Students review Employability Centre experience at Edinburgh Sculpture Workshop.

Last month the current CAP1 students along with Alan & Jen Ferns spent 7 days working together with our new Employability Centre partners at Edinburgh Sculpture Workshop below is a review of the experience and the resulting exhibition by 2 of the participants Subie Coleman and Josh Waterson

Subie et al     Subie's piece     _MG_6429     Kaitlin Walker Stewart

My personal experience of the ESW is a positively good one, ah really enjoyed the time spent practicing/learning in this fantastic space, I like very much the open feel it has. From our first visit there the staff made us feel very welcome, keen for us to feel at home there and we were given a right good informative introduction/tour of the

building and it’s ample facilities. I found the building itself fair impressive, well designed for multi-purpose practice, spacious both inside an out. Throughout the weeks we (HND CAP1) spent at the ESW I especially enjoyed the plaster work an assembling, dis-assembling and re-assembling the structure/installation for the exhibition. It was brilliant working together in this way, pulling together, liftin’ , shiftin’ ,learnin’ and finally bringing it all to it’s collective, considered an constructive conclusion… ‘GROWTH’ FANTASTICO!

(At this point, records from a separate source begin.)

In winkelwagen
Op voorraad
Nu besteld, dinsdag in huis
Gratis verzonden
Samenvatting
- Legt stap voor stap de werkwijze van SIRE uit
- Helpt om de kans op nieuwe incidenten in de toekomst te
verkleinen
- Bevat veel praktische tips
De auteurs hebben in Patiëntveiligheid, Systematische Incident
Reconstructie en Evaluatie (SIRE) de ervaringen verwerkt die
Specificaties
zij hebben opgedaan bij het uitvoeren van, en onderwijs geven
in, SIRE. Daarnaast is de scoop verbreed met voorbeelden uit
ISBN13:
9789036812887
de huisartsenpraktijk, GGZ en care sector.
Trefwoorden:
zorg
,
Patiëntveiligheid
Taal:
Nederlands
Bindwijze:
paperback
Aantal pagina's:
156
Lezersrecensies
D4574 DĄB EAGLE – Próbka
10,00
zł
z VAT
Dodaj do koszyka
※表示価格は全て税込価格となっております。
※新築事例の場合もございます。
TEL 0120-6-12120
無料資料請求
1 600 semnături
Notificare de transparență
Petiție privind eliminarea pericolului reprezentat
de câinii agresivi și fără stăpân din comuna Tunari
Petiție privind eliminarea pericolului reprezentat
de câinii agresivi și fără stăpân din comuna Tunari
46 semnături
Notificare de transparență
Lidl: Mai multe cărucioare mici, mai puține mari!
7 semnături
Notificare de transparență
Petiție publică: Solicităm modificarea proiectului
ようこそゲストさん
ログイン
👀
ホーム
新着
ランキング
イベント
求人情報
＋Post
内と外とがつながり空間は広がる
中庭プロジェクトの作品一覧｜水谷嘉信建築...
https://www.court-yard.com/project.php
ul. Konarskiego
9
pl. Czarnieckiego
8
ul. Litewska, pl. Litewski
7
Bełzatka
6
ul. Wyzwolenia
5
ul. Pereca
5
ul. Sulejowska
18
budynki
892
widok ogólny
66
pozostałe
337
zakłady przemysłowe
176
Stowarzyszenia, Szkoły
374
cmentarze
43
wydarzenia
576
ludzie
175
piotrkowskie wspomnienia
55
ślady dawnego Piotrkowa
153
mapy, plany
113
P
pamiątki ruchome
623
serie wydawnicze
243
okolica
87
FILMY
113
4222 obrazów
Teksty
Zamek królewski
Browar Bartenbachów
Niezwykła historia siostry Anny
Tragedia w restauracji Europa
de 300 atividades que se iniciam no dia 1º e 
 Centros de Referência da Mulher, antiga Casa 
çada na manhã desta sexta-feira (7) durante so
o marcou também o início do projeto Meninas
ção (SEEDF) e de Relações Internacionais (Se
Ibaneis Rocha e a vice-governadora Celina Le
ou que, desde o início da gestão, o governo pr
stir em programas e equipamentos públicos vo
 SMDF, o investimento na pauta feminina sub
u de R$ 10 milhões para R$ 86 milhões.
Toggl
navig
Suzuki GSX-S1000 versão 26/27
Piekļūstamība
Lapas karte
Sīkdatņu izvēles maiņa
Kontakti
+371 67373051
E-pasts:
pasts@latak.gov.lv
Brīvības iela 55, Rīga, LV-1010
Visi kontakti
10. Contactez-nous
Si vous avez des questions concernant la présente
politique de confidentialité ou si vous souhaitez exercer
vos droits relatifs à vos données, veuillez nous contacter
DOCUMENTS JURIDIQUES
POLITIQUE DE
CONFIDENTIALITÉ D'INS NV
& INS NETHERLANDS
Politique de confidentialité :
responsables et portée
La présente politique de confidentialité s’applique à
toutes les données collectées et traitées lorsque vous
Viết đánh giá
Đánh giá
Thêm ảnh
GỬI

I thought the way we were led and at times encouraged to lead ourselves through the process was most ambitious a bit risky even, though highly successful. Congrats to Alan an Jen on this score. I think the partnership works as an excellent means to introduce the students to a real working environment allowing us to explore and expand upon our ideas towards work an practice, giving us access an a great opportunity to make use of the building and it’s facilities, opens the door to the working world of it all. In short, a most encouraging, productive an exciting experience! Thanks very much!

Subie coleman

Josh learning about the workshops new saw!     Alan Jay & Mitchell working on main construction    Joshs' piece     _MG_6244

Upon the evening of the 13th of November, both artists and curious laymen alike were affably welcomed with warmth of spirit (and wine to further warm the respective spirits of it’s guests) to admire and discuss the fruits of HND CAP1’s extended appointment at the Edinburgh Sculpture Workshop.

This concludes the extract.